Les marchés mondiaux de l'énergie ont été pratiquement divisés ces 48 dernières heures, éclipsés par deux dynamiques diamétralement opposées. D'une part, il y a une anticipation d'une crise historique d'approvisionnement, tandis que d'autre part, un choc d'offre brutal a fait grimper les prix bien au-delà des prévisions. Le Brent brut se négocie actuellement à $115 par baril, atteignant son sommet depuis juin 2022. Le mécanisme derrière cette forte hausse sur le marché révèle clairement les priorités de la psychologie des investisseurs.

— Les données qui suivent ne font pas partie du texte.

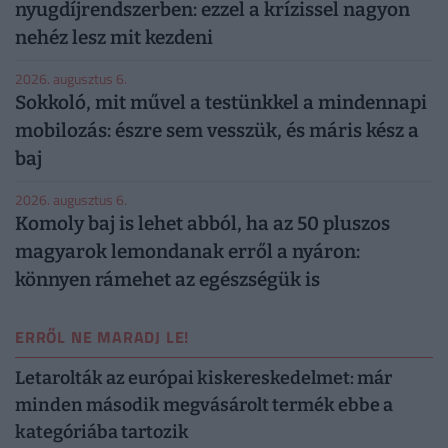
nyugdíjrendszerben: ezzel a krízissel nagyon
nehéz lesz mit kezdeni
2026. augusztus 6.
Sokkoló, mit művel a testünkkel a mindennapi
mobilozás: észre sem vesszük, és máris kész a
baj
2026. augusztus 6.
Komoly baj is lehet abból, ha az 50 pluszos
magyarok lemondanak erről a nyáron:
könnyen rámehet az egészségük is
ERRŐL NE MARADJ LE!
Letarolták az európai kiskereskedelmet: már
minden második megvásárolt termék ebbe a
kategóriába tartozik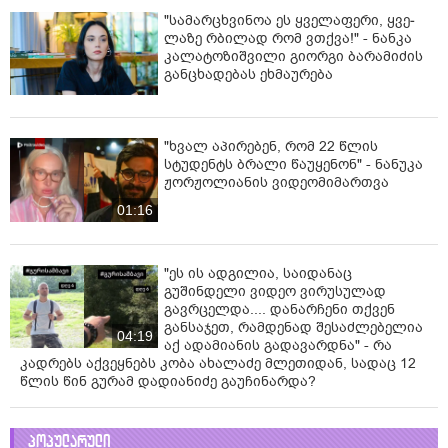
"სა­მარ­ცხვი­ნოა ეს ყვე­ლა­ფე­რი, ყვე­
ლა­ზე რბი­ლად რომ ვთქვა!" - ნანკა
კალატოზიშვილი გიორგი ბარამიძის
განცხადებას ეხმაურება
"ხვალ აპირებენ, რომ 22 წლის
სტუდენტს ბრალი წაუყენონ" - ნანუკა
ჟორჟოლიანის ვიდეომიმართვა
01:16
"ეს ის ადგილია, საიდანაც
გუშინდელი ვიდეო ვირუსულად
გავრცელდა.... დანარჩენი თქვენ
განსაჯეთ, რამდენად შესაძლებელია
04:19
აქ ადამიანის გადავარდნა" - რა
კადრებს აქვეყნებს კობა ახალაძე მლეთიდან, სადაც 12
წლის წინ გურამ დადიანიძე გაუჩინარდა?
პოპულარული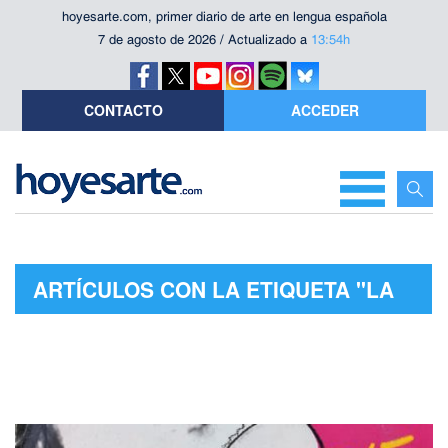
hoyesarte.com, primer diario de arte en lengua española
7 de agosto de 2026 / Actualizado a
13:54h
CONTACTO
ACCEDER
ARTÍCULOS CON LA ETIQUETA "LA
MONTE YOUNG"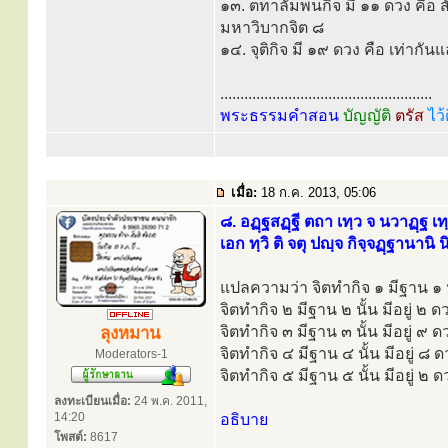
๑๓. ตทาลัมพนกิจ มี ๑๑ ดวง คือ 
มหาวิบากจิต ๘
๑๔. จุติกิจ มี ๑๙ ดวง คือ เท่ากั
.....................................................
พระธรรมคำสอน
บัญญัติ
ตรัส
ไว้
เมื่อ:
18 ก.ค. 2013, 05:06
๘. อฏฺฐสฏฺฐี ตถา เทฺว จ นวาฏฺฐ เท
เอก ทฺวิ ติ จตุ ปญฺจ กิจฺจฏฺฐานานิ น
แปลความว่า จิตทำกิจ ๑ มีฐาน ๑ นั
จิตทำกิจ ๒ มีฐาน ๒ นั้น มีอยู่ ๒ ด
จิตทำกิจ ๓ มีฐาน ๓ นั้น มีอยู่ ๙ ด
ลุงหมาน
จิตทำกิจ ๔ มีฐาน ๔ นั้น มีอยู่ ๘ ด
Moderators-1
จิตทำกิจ ๕ มีฐาน ๕ นั้น มีอยู่ ๒ ด
ลงทะเบียนเมื่อ:
24 พ.ค. 2011,
14:20
อธิบาย
โพสต์:
8617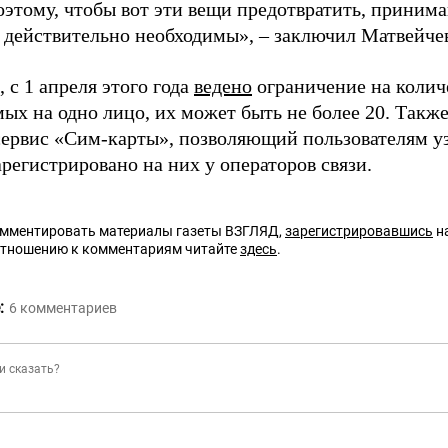
оэтому, чтобы вот эти вещи предотвратить, приним
 действительно необходимы», – заключил Матвейче
 с 1 апреля этого года
ведено
ограничение на количе
ых на одно лицо, их может быть не более 20. Также
сервис «Сим-карты», позволяющий пользователям уз
регистрировано на них у операторов связи.
омментировать материалы газеты ВЗГЛЯД,
зарегистрировавшись
на
отношению к комментариям читайте
здесь
.
:
6
комментариев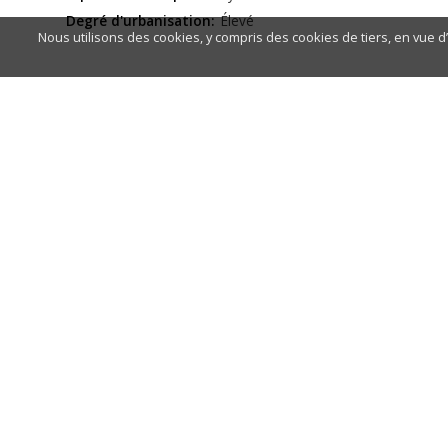
Degré d'urbanisation:
Élevé
Nous utilisons des cookies, y compris des cookies de tiers, en vue d’
TYPE DE PLAGE
Composition:
Sable
Type Sable:
Fin et doré
Conditions de baignade:
Zone mouillage:
Oui
Eaux tranquilles
Nudisme:
Non
CERTIFICATIONS
Drapeau Bleu:
Non
ISO:
Oui
Q for Quality Award:
Non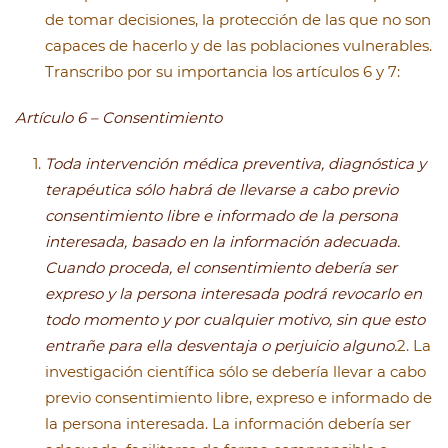
de tomar decisiones, la protección de las que no son
capaces de hacerlo y de las poblaciones vulnerables.
Transcribo por su importancia los artículos 6 y 7:
Artículo 6 – Consentimiento
Toda intervención médica preventiva, diagnóstica y
terapéutica sólo habrá de llevarse a cabo previo
consentimiento libre e informado de la persona
interesada, basado en la información adecuada.
Cuando proceda, el consentimiento debería ser
expreso y la persona interesada podrá revocarlo en
todo momento y por cualquier motivo, sin que esto
entrañe para ella desventaja o perjuicio alguno.
2. La
investigación científica sólo se debería llevar a cabo
previo consentimiento libre, expreso e informado de
la persona interesada. La información debería ser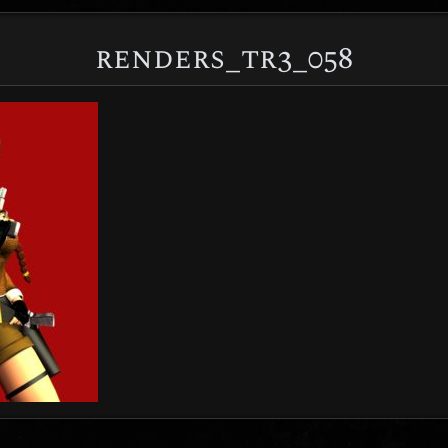
renders_tr3_058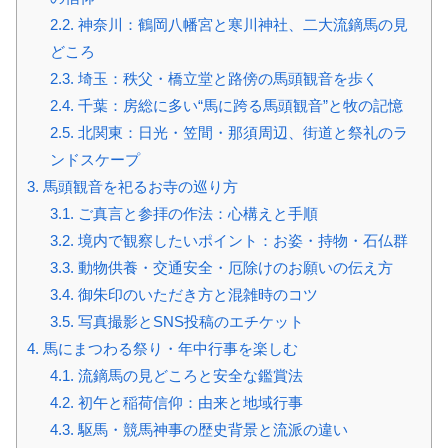
2.2.
神奈川：鶴岡八幡宮と寒川神社、二大流鏑馬の見
どころ
2.3.
埼玉：秩父・橋立堂と路傍の馬頭観音を歩く
2.4.
千葉：房総に多い“馬に跨る馬頭観音”と牧の記憶
2.5.
北関東：日光・笠間・那須周辺、街道と祭礼のラ
ンドスケープ
3.
馬頭観音を祀るお寺の巡り方
3.1.
ご真言と参拝の作法：心構えと手順
3.2.
境内で観察したいポイント：お姿・持物・石仏群
3.3.
動物供養・交通安全・厄除けのお願いの伝え方
3.4.
御朱印のいただき方と混雑時のコツ
3.5.
写真撮影とSNS投稿のエチケット
4.
馬にまつわる祭り・年中行事を楽しむ
4.1.
流鏑馬の見どころと安全な鑑賞法
4.2.
初午と稲荷信仰：由来と地域行事
4.3.
駆馬・競馬神事の歴史背景と流派の違い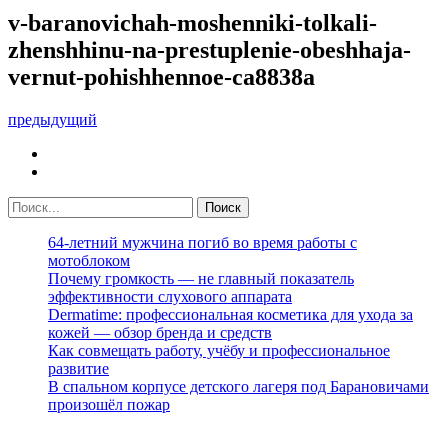
v-baranovichah-moshenniki-tolkali-
zhenshhinu-na-prestuplenie-obeshhaja-
vernut-pohishhennoe-ca8838a
предыдущий
64-летний мужчина погиб во время работы с
мотоблоком
Почему громкость — не главный показатель
эффективности слухового аппарата
Dermatime: профессиональная косметика для ухода за
кожей — обзор бренда и средств
Как совмещать работу, учёбу и профессиональное
развитие
В спальном корпусе детского лагеря под Барановичами
произошёл пожар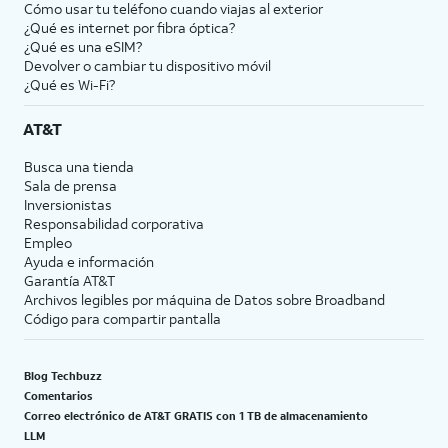
Cómo usar tu teléfono cuando viajas al exterior
¿Qué es internet por fibra óptica?
¿Qué es una eSIM?
Devolver o cambiar tu dispositivo móvil
¿Qué es Wi-Fi?
AT&T
Busca una tienda
Sala de prensa
Inversionistas
Responsabilidad corporativa
Empleo
Ayuda e información
Garantía AT&T
Archivos legibles por máquina de Datos sobre Broadband
Código para compartir pantalla
Blog Techbuzz
Comentarios
Correo electrónico de AT&T GRATIS con 1 TB de almacenamiento
LLM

La rupture historique : le retrait des Émirats Arabes Unis de l'OPEP et le marché baissier réprimé

La première rupture du côté de l'offre est survenue le 28 avril, avec les Émirats Arabes Unis (UAE). Les Émirats, quatrième producteur de l'OPEP avec une capacité de production quotidienne de 4,8 millions de barils, ont annoncé leur retrait officiel de l'OPEP et du mécanisme OPEP+ à partir du 1er mai 2026. Cela constitue théoriquement un développement baissier pour le marché pétrolier. La caractérisation par le ministre de l'Énergie des Émirats, Suhail Al Mazrouei, de cette décision comme étant « souveraine et non politique, mais purement motivée par la politique nationale », ainsi que l'objectif d'atteindre 5 millions de barils par jour d'ici 2027 en rompant avec les quotas de production, auraient dû créer des attentes d'une augmentation de l'entrée de brut sur le marché. En effet, bien qu'il y ait eu un léger relâchement des prix à terme immédiatement après l'annonce, cette baisse a été de courte durée, et la véritable nouvelle dominante provenait d'ailleurs.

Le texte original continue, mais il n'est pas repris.